И в конце 2000 года среди пыли и грязи он отыскал сверкающую драгоценность: рецепт из больницы в Западном Токио для Кариты Риджуэй.
В разговоре со мной Удо стремился создать впечатление, что полиция в любом случае разобралась бы с этим делом и справилась бы своими силами. Но нет никаких признаков, что они знали о Карите Риджуэй до ноября 2000 года, когда после долгих настойчивых обращений Роберта Финнигана к сиднейским властям с инспектором связалось посольство Австралии. И как только полицию уведомили о случае Кариты, все детали головоломки быстро сложились в цельную картину.
Рецепт навел на больницу Хидесима, куда сначала отвезли Кариту, и Токийскую женскую больницу, где девушка умерла. Получив фотографии жертвы, полиция опознала ее среди иностранок без сознания из видеоколлекции Обары. Во время насилия, которое длилось несколько часов, было видно, как Ёдзи встряхивает бутылку, смачивает кусок ткани и держит его у девушки под носом. В Токийской женской больнице обнаружилась и главнейшая улика: крошечный образец печени Кариты, извлеченный после смерти и сохранившийся благодаря административной ошибке. В ходе анализа полицейская лаборатория вскоре выявила то, что по необъяснимым причинам упустили врачи: следы хлороформа, который атакует и отравляет именно этот орган.
Роберт общался с семьей Риджуэй лишь изредка; связь с Каритой, которую они олицетворяли, как утешала его, так и причиняла боль. Но однажды, когда все сомнения развеялись, он позвонил Аннет в Перт и сообщил, что мужчину, который представился Акирой Нишидой, на самом деле зовут Ёдзи Обара, обвиняют в серийных изнасилованиях, и он не спасал Кариту, а убил ее. Роберт и Аннет отправились в Токио, чтобы побеседовать с полицией. Мать девушки подписала документы, необходимые для возбуждения уголовного дела.
Обара признал, что он и есть Нишида, но другие обвинения отмел.
– Меня крайне возмущают домыслы, что я изнасиловал и убил Кариту, – сообщил Обара в заявлении, представленном его адвокатами. – У нас были романтические отношения, и это я отвез ее в больницу.
Роберт Финниган составил собственное заявление, которое приобщили к делу от имени Риджуэев. «Обара не только подмешивал женщинам наркотики и насиловал их, теперь он издевается над своими жертвами и унижает их семьи, – говорилось в нем. – Обара – худший представитель человечества. Он не проявляет никакого сожаления. Надеемся, что японский суд покажет его истинное лицо».
Теперь полиция и прокуратура могли доказать, что Обара убийца, и каждые несколько недель изучения видео и записных книжек у них появлялось свежее обвинение в изнасиловании. Но даже правда о Карите не помогала связать Обару с исчезновением Люси. А Ёдзи даже через три месяца одиночного заключения все еще отказывался признаться хотя бы в одном преступлении.
– Полиция недооценила Обару, – рассказал мне один из участников расследования. – Детективы думали, что перед ними всего лишь еще один тупой преступник, который сознается: «Простите. Это сделал я. Тело я оставил здесь, а закопал его вот так». Но Обара был очень упрям и начисто отрицал свою вину.
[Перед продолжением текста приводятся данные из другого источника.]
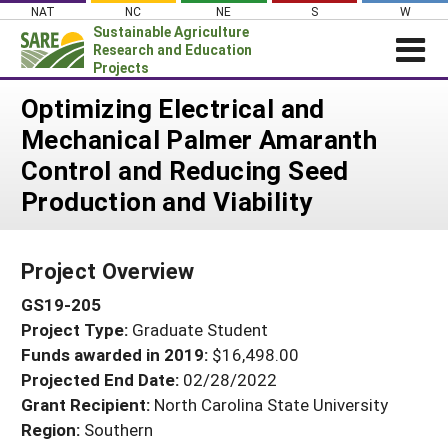
Skip
NAT
NC
NE
S
W
to
Sustainable Agriculture
content
Research and Education
Projects
Login
Optimizing Electrical and
Mechanical Palmer Amaranth
News
Control and Reducing Seed
About SARE
Production and Viability
PROJECTS
WHAT WE DO
Projects Home
Project Overview
WHERE WE WORK
Search Projects
GS19-205
GRANTS
Search Project Coordinators
Project Type:
Graduate Student
RESOURCES & LEARNING
Funds awarded in 2019:
$16,498.00
HELP
Projected End Date:
02/28/2022
Grant Recipient:
North Carolina State University
Region:
Southern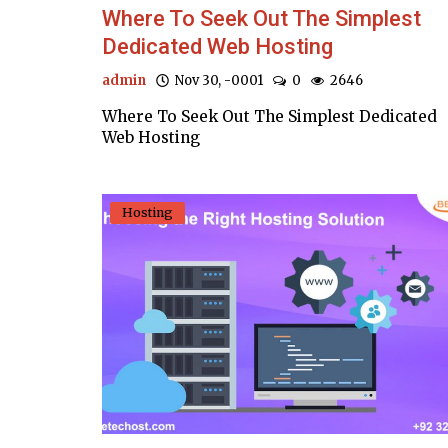
Where To Seek Out The Simplest
Dedicated Web Hosting
admin
Nov 30, -0001
0
2646
Where To Seek Out The Simplest Dedicated
Web Hosting
Hosting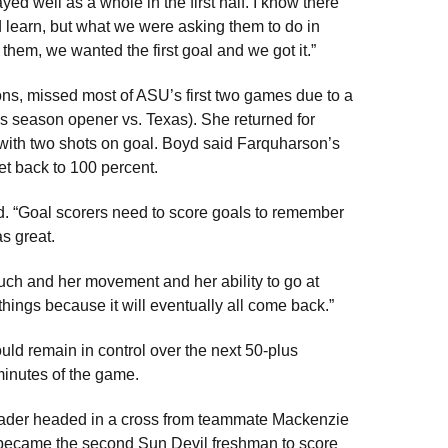
yed well as a whole in the first half. I know there
 learn, but what we were asking them to do in
them, we wanted the first goal and we got it.”
ns, missed most of ASU’s first two games due to a
U’s season opener vs. Texas). She returned for
d with two shots on goal. Boyd said Farquharson’s
get back to 100 percent.
oyd. “Goal scorers need to score goals to remember
as great.
 touch and her movement and her ability to go at
things because it will eventually all come back.”
uld remain in control over the next 50-plus
 minutes of the game.
Mader headed in a cross from teammate Mackenzie
 became the second Sun Devil freshman to score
Девушки, заявившие об изнасилованиях, были проститутками, настаивал он, если снисходил до разговора; Карита умерла от пищевого отравления либо из-за неправильного лечения в больнице, и он понятия не имеет, что случилось с Люси.
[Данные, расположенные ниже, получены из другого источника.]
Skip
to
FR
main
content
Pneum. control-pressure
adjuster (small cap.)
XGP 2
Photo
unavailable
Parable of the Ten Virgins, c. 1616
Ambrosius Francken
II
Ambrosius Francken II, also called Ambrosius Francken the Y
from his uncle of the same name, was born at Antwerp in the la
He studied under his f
– Мы упорно давили на него до одиннадцати, двенадцати ночи, – сообщил мне один детектив. – Как можно меньше давали спать, выматывали его физически и морально. Это жестко, но больше нам ничего не оставалось.
– Полиция умеет вытягивать из людей признания, – заверил меня старший детектив. – Мы стараемся, чтобы преступник понял последствия своих поступков. Мы говорим: «Жертвы действительно очень страдают» и «Вы никогда не размышляли о содеянном?». Но Обара был не из таких. Подобная тактика никогда бы с ним не сработала. – Для себя детектив легко объяснял эту странность Обары, хотя признаться иностранцу решился не сразу: – Возможно, вам трудно понять, но дело в том, что он… не японец.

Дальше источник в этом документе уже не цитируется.